Task directions:
Once the pictures are set aside, repeat all of the data below exactly.

Input for this task:
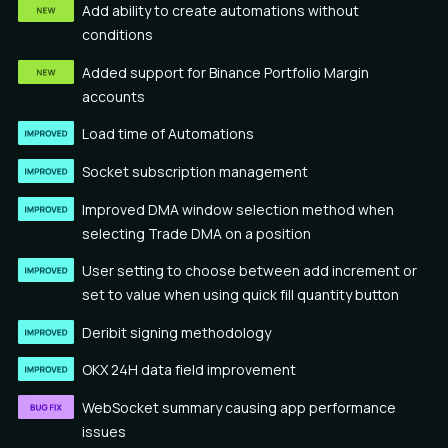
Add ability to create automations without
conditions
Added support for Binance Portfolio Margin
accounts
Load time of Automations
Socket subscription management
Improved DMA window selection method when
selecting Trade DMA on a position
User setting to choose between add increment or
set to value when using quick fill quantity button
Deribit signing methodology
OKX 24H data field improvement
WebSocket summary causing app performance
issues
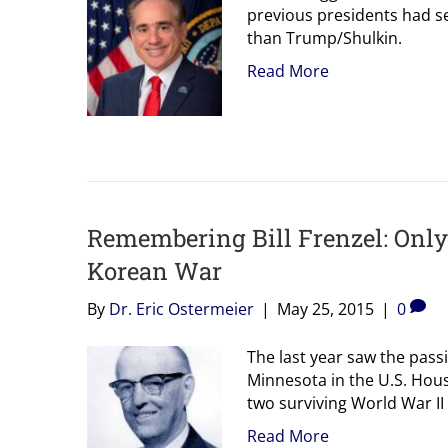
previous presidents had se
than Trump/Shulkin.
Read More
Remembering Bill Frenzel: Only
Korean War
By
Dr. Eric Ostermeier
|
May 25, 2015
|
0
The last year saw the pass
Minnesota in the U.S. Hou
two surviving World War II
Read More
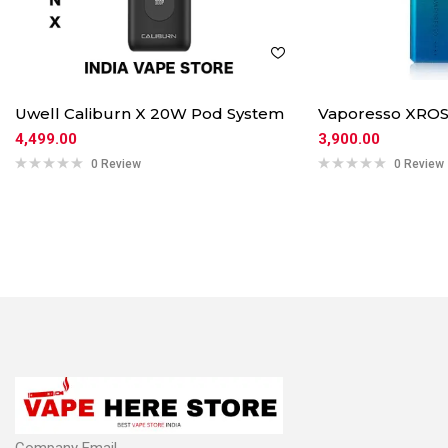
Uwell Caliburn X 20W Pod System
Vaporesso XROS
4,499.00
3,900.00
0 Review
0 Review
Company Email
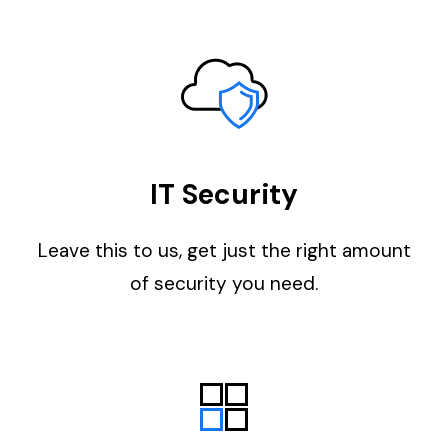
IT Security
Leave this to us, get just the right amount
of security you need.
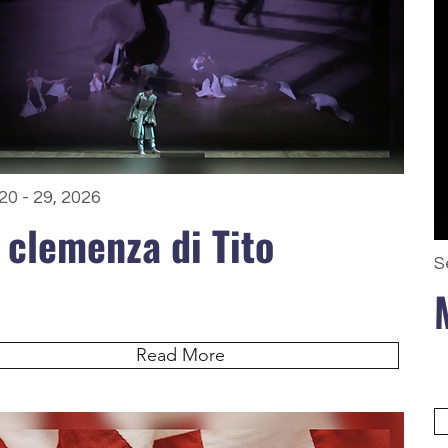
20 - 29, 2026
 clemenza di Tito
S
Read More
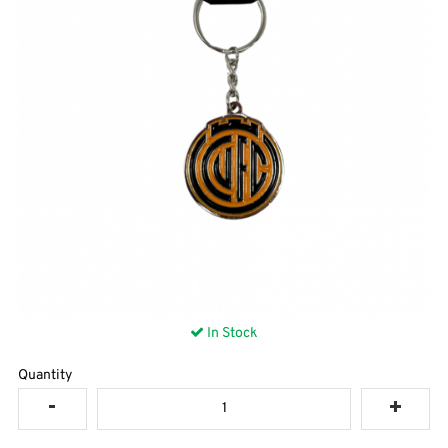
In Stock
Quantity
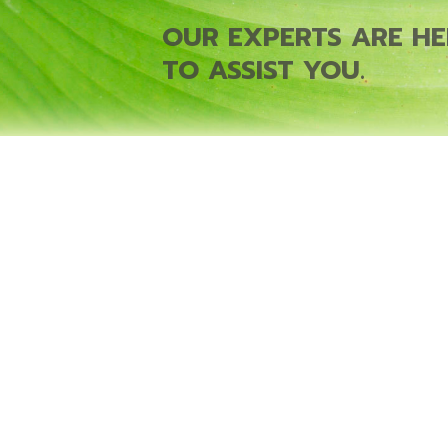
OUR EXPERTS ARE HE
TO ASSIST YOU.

Solution below:
Add ability to create automations without
conditions
Added support for Binance Portfolio Margin
accounts
Load time of Automations
Socket subscription management
Improved DMA window selection method when
selecting Trade DMA on a position
User setting to choose between add increment or
set to value when using quick fill quantity button
Deribit signing methodology
OKX 24H data field improvement
WebSocket summary causing app performance
issues
previous presidents had se
than Trump/Shulkin.
Read More
Remembering Bill Frenzel: Only
Korean War
By
Dr. Eric Ostermeier
|
May 25, 2015
|
0
The last year saw the pass
Minnesota in the U.S. Hou
two surviving World War II
Read More
Uwell Caliburn X 20W Pod System
Vaporesso XROS
4,499.00
3,900.00
0 Review
0 Review
Company Email
IT Security
Leave this to us, get just the right amount
of security you need.
20 - 29, 2026
 clemenza di Tito
S
Read More
In Stock
Quantity
OUR EXPERTS ARE HE
TO ASSIST YOU.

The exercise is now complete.